The facts of this case are essentially undisputed. The Respondent is the publisher of two newspapers in Austin, Texas. For over 70 years it voluntarily recognized Austin Printing Pressmen and Assistants Union No. 143 (Austin Local 143). On September 30, 1971 the Employer and Austin Local 143 executed a collective bargaining agreement effective for one year, thereafter automatically renewable unless either party gave written notice 60 days prior to the expiration of the contract that it intended to renegotiate. This collective bargaining agreement was in effect throughout this dispute.
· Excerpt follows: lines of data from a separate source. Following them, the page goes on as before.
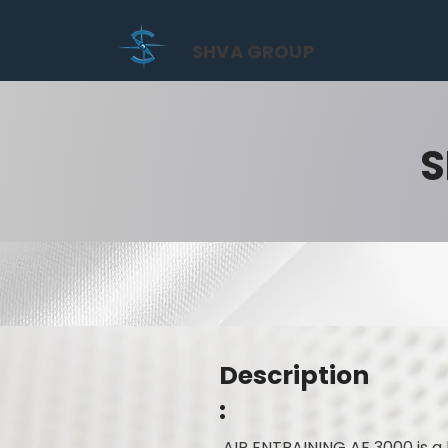
SHVA GROUP
S
Description
:
AIR ENTRAINING AE 3000 is a 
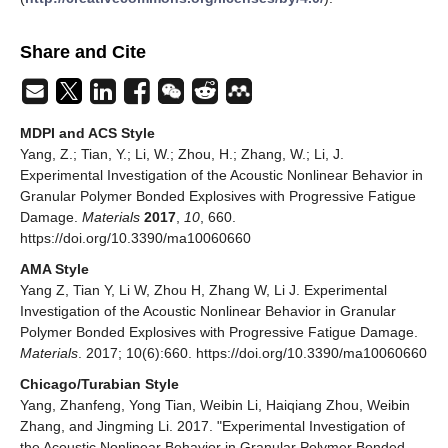
Share and Cite
MDPI and ACS Style
Yang, Z.; Tian, Y.; Li, W.; Zhou, H.; Zhang, W.; Li, J.
Experimental Investigation of the Acoustic Nonlinear Behavior in
Granular Polymer Bonded Explosives with Progressive Fatigue
Damage.
Materials
2017
,
10
, 660.
https://doi.org/10.3390/ma10060660
AMA Style
Yang Z, Tian Y, Li W, Zhou H, Zhang W, Li J. Experimental
Investigation of the Acoustic Nonlinear Behavior in Granular
Polymer Bonded Explosives with Progressive Fatigue Damage.
Materials
. 2017; 10(6):660. https://doi.org/10.3390/ma10060660
Chicago/Turabian Style
Yang, Zhanfeng, Yong Tian, Weibin Li, Haiqiang Zhou, Weibin
Zhang, and Jingming Li. 2017. "Experimental Investigation of
the Acoustic Nonlinear Behavior in Granular Polymer Bonded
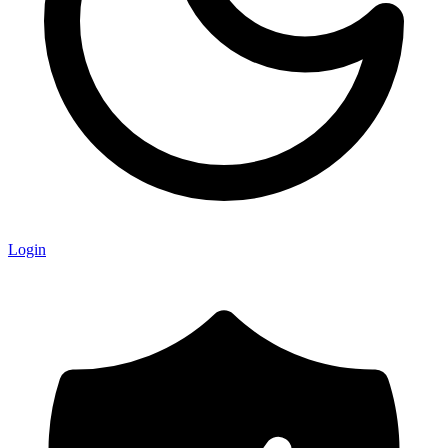
Login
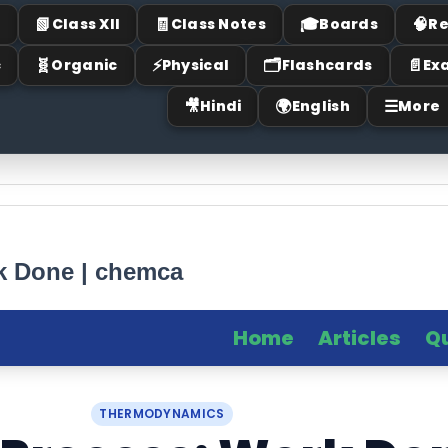
📗
🧾
🎓
🧠
I
Class XII
Class Notes
Boards
Re
🧬
⚡
🗂
📄
c
Organic
Physical
Flashcards
Ex
🎥
🌍
☰
Hindi
English
More
rk Done | chemca
Home
Articles
Q
THERMODYNAMICS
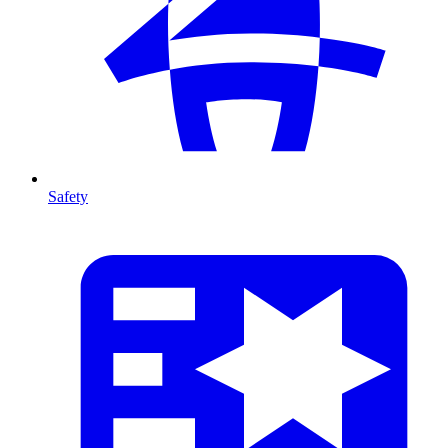
Safety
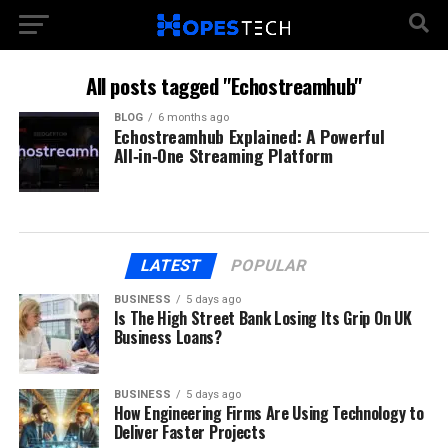
All posts tagged "Echostreamhub"
BLOG
6 months ago
Echostreamhub Explained: A Powerful
All‑in‑One Streaming Platform
LATEST
POPULAR
BUSINESS
5 days ago
Is The High Street Bank Losing Its Grip On UK
Business Loans?
BUSINESS
5 days ago
How Engineering Firms Are Using Technology to
Deliver Faster Projects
Austin Local 143 was found by the Board to be composed of two separate divisions, the Web Division composed of the printing pressmen and assistants of the Respondent’s two newspapers, and the Commercial Division composed of all commercial pressmen and their assistants in Austin. These two divisions conducted their affairs entirely separately: they held separate meetings, and elected separate officers. A bargaining committee of the Web Division negotiated with the Respondent on behalf of Austin Local 143. Of the employer’s 20 pressroom employees in 1971, 19 belonged to the Web Division of Austin Local 143 (one employee not being a member of any union.) These 19 employees of the Respondent comprised the entire membership of the Web Division of Austin Local 143.

On September 11, 1971 notice was sent to these 19 members of the Web Division, as well as to the one non-union employee of Newspapers, Inc., notifying them that a meeting was to be held on October 5, 1971 at which time a vote would be conducted as to whether the Web Division should merge with Houston Newspaper Printing Pressmen’s Union No. 43 (hereinafter Houston Local 43.) The members of the Web Division met as scheduled on October 5. All 19 of its members attended. These 19 employees of the Respondent voted unanimously to merge with Houston Local 43.

Austin Local 143 notified the International Union that this vote had been taken, and requested formal permission for the merger. Houston Local 43 shortly thereafter also notified the International that it agreed to the merger, and also requested approval. The International Union on December 10, 1971 notified the two locals that the Board of Directors of the International had “approved the request of the Web members of your local union transferring to Houston Newspaper Local No. 43.”

The Respondent was notified of the imminent merger in separate letters from Houston Local 43 on January 7, 1972 and from Austin Local 143 on January 27, 1972. Both letters advised the employer that the merger would occur on February 1, 1972. In preparation for the February 1, 1972 merger Austin Local 143 divided its assets, and on February 1 Houston Local 43 acquired the Web Division’s assets, and assumed all its liabilities. All 19 members of the Web Division transferred to Houston Local 43 on that date, and thereafter paid their dues to the Houston Local.

Following the merger Houston Local 43 was found by the administrative law judge to have permitted its new Web Division to function essentially as it had in the past when it constituted a separate Web Division of Austin Local 143. Despite its change of affiliation from one local to another, the Web Division continued to be composed solely of the employees of the Respondent — and it continued to function as a separate organization. The former President of Austin Local 143 became the Chairman or (as he was also called) the “Area Representative” of the Austin Web Division of Houston Local 43; while none of the former officers of Austin Local 143’s Web Division served as constitutional officers of Houston Local 43, most retained their positions as officers of the Austin Web Division of Houston Local 43. The bargaining committee for the Web Division members remained unchanged.

On July 10, 1972 the Austin Web Division of Houston Local 43 gave notice to the Respondent of its intent to renegotiate a collective bargaining agreement on behalf of its pressroom employees; this letter was sent by one L. B. Dyer, signed as Secretary of the “Austin Division” of Houston Local 43. This July 10, 1972 letter also notified the Employer that a bargaining committee would represent the Web Division members in collective bargaining negotiations.

On July 13, 1972 the Employer responded that it refused to bargain with Houston Local 43, as “Local 143 is the certified representative of our pressroom employees.”

Thereafter on August 8, 1972 the bargaining committee for the Web Division requested a meeting to discuss a new contract; when the Employer learned that they intended to negotiate as members of Houston Local 43, it refused to bargain.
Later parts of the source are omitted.